Sanjay Reddy of Georgetown University, Reed Beall of the University of Calgary, S. Sean Tu of the University of West Virginia, and Harvard’s Aaron Kesselheim and William Feldman point to three main reasons for the generic struggles:
- The market isn’t that lucrative for many of the inhalers, with the authors noting that some products had US sales consistently below $100 million annually.
- The high regulatory bar set by the FDA for approving generic drug-device combo products. The researchers note the example of GSK’s Advair Diskus (fluticasone-salmeterol), which went off patent in 2016, but the FDA rejected three of the first generic applications from Mylan, Hikma, and Sandoz before approving a generic in 2019.
- Patent thickets around inhalers, which “may be sidelining generic manufacturers because the risks of unsuccessful paragraph IV challenges may be too great,” they wrote.
And while some of the generics may not be profitable, others will be. Feldman told Endpoints News via email, “The vast majority of brand-name inhalers have no independent generic competition. These include some of the biggest selling products, including GSK’s Trelegy Ellipta and Breo Ellipta, Boehringer Ingelheim’s Spiriva, and AstraZeneca’s Symbicort.”
Trelegy Ellipta hauled in more than $2 billion for GSK last year, while Breo Ellipta brought the UK company more than $1.3 billion in sales, according to earnings reports. Boehringer’s Spiriva brought in more than $1.5 billion in 2022, while Symbicort, which does have a generic version approved but not yet marketed, saw more than $2.5 billion in sales.
As far as ways to alleviate these pressures on generic firms, the authors argued that Congress could enhance the incentives around generic drug-device combo product development via increased exclusivity for successful paragraph IV certifications “from 180 days to a year or more” and “similar exclusivities for successful inter partes review challenges.”
To get those generics in place, Congress also could shorten the automatic thirty-month exclusivity for brand-name combo products that litigates paragraph IV challenges, the researchers argue, while the FDA could allow patents to be added to existing Orange Book listings “only if they could be linked to meaningful clinical benefit.”

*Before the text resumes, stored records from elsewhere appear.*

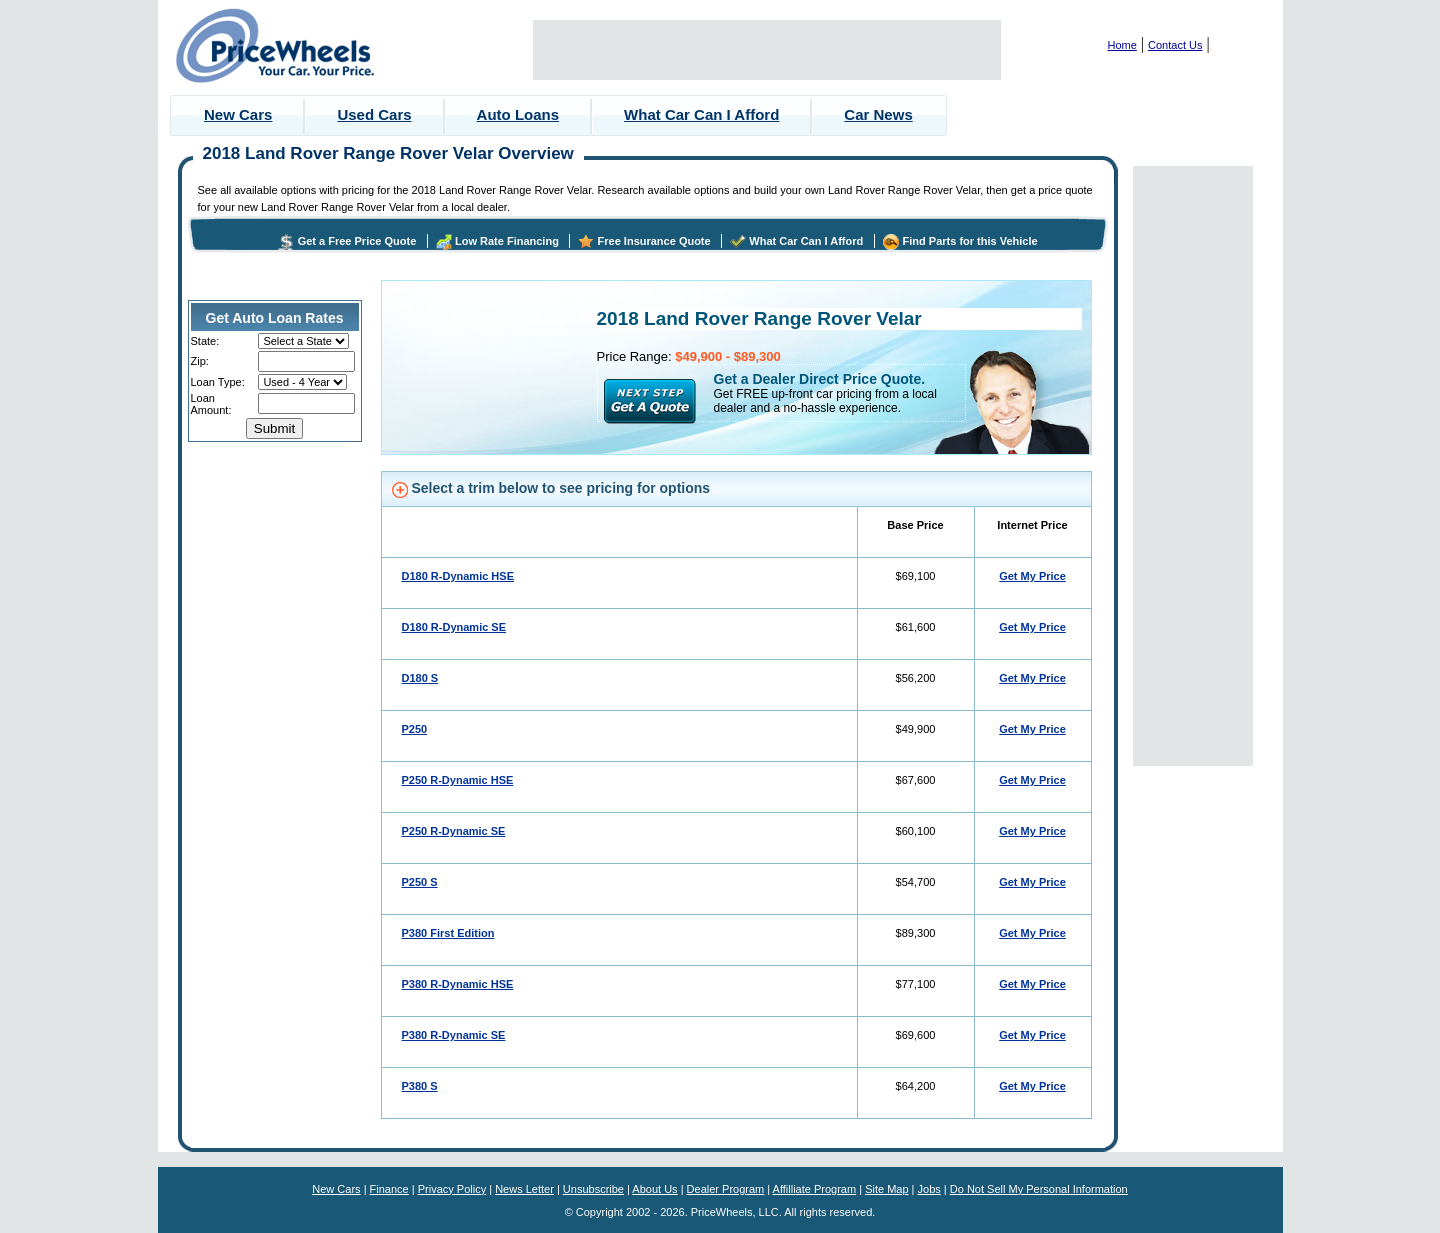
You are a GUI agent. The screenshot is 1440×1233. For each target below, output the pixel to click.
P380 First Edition (448, 933)
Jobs (929, 1189)
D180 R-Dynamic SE (454, 627)
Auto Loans (518, 114)
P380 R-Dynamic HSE (458, 984)
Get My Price (1032, 576)
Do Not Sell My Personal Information (1039, 1189)
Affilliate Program (815, 1189)
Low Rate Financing (507, 241)
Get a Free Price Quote (357, 241)
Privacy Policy (452, 1189)
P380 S (420, 1086)
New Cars (238, 114)
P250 (415, 729)
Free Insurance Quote (654, 241)
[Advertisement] (767, 50)
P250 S (420, 882)
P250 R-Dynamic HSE (458, 780)
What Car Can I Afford (701, 114)
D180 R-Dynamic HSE (458, 576)
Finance (389, 1189)
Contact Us (1175, 45)
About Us (654, 1189)
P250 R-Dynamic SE (454, 831)
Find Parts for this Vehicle (970, 241)
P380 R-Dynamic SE (454, 1035)
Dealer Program (726, 1189)
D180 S (420, 678)
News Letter (524, 1189)
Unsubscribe (593, 1189)
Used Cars (374, 114)
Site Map (886, 1189)
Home (1122, 45)
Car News (878, 114)
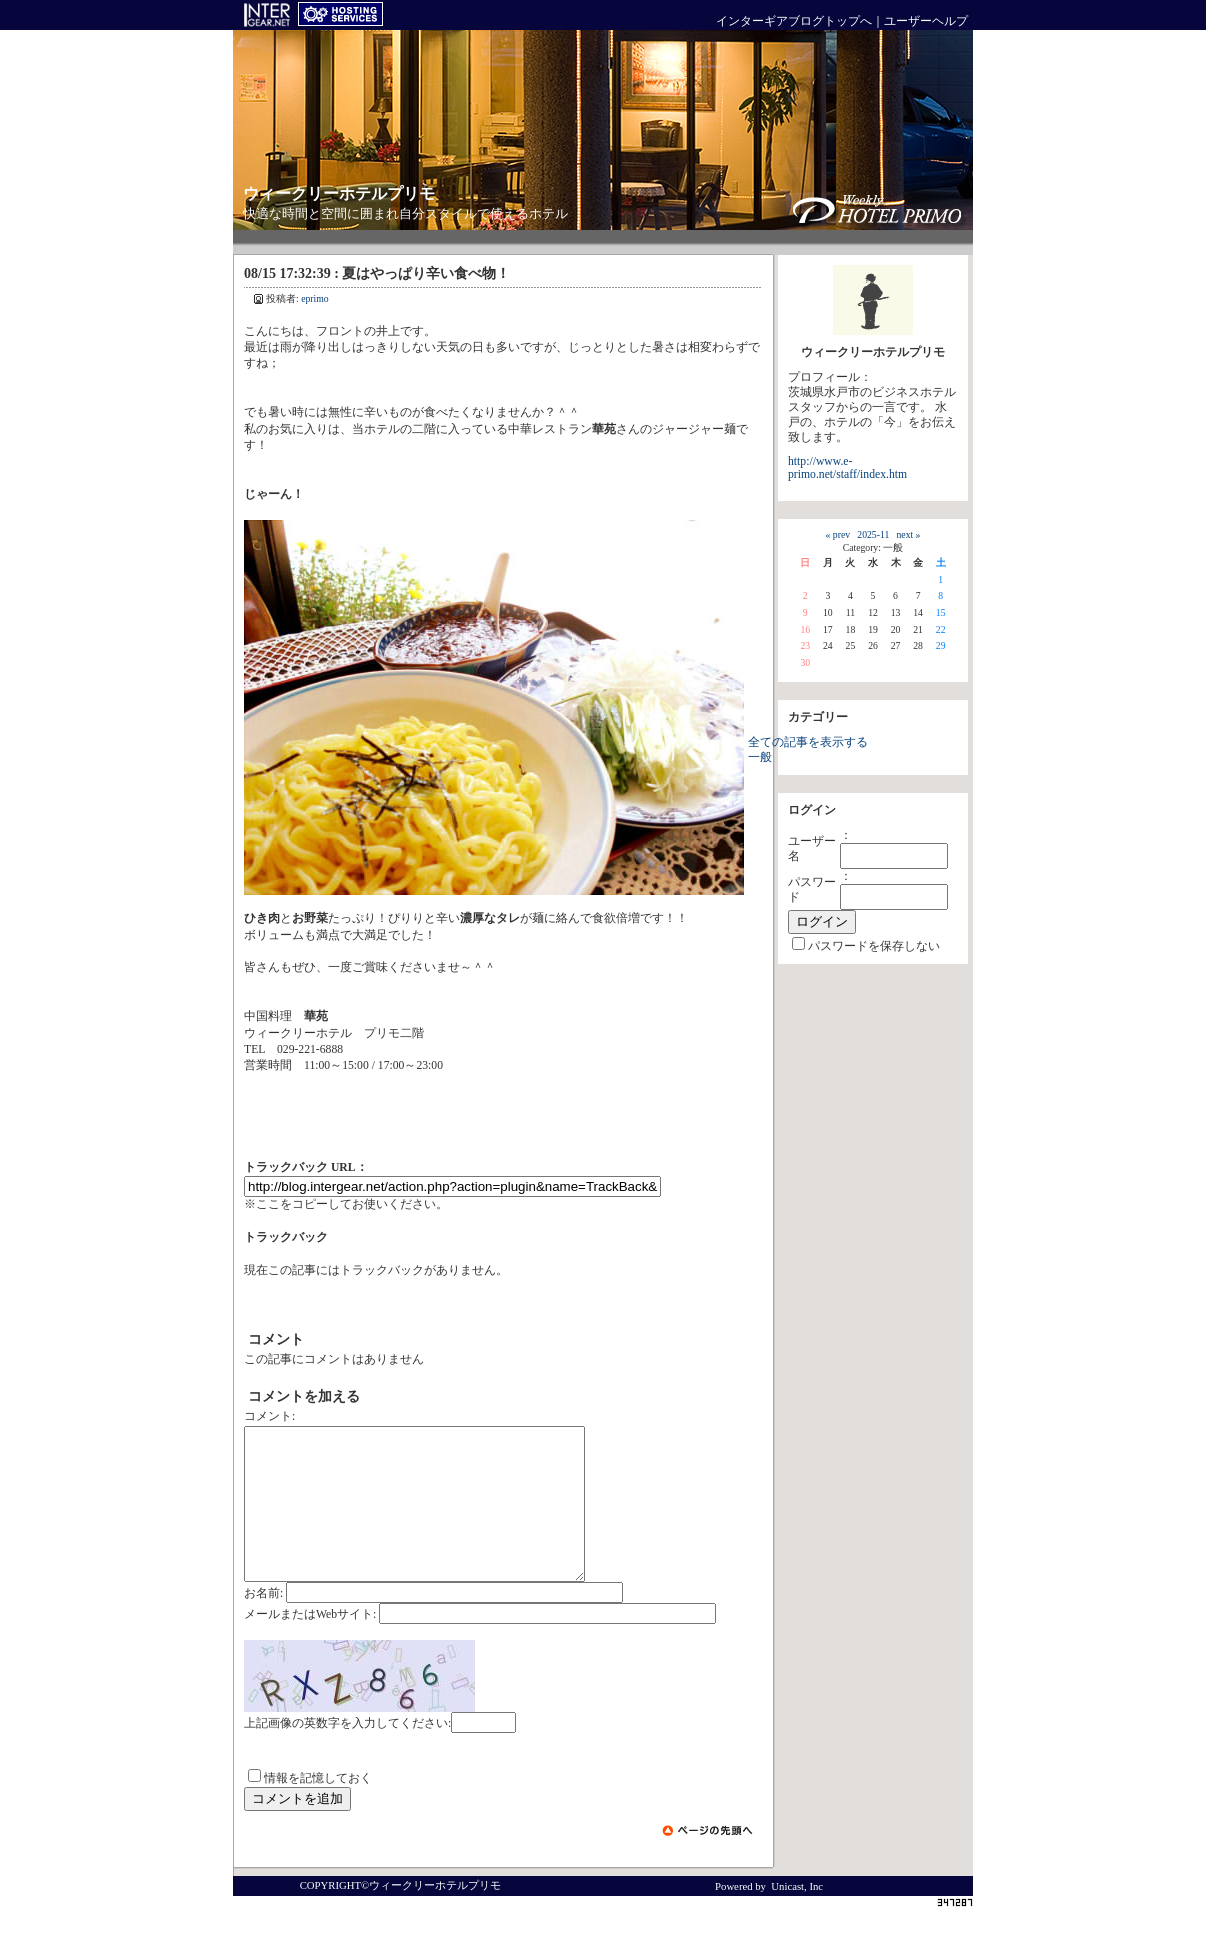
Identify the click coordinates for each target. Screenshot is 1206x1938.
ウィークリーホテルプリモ (339, 193)
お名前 (262, 1623)
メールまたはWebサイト (308, 1644)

But they also note that patent-related reforms may not be enough, given the high upfront and manufacturing costs, and the FDA may have to do more on its end to get generics across the finish line faster, even as bioequivalence is more difficult to demonstrate with these combo products than with oral drugs, and user error “is a greater concern.”
“The FDA should continue refining the process by which generic drug device combinations are approved while maintaining high standards for bioequivalence,” they write, noting that the agency has already made “considerable investments in research to facilitate demonstrations of bioequivalence for inhaled products, and it has released product-specific guidance for several brand-name inhalers.”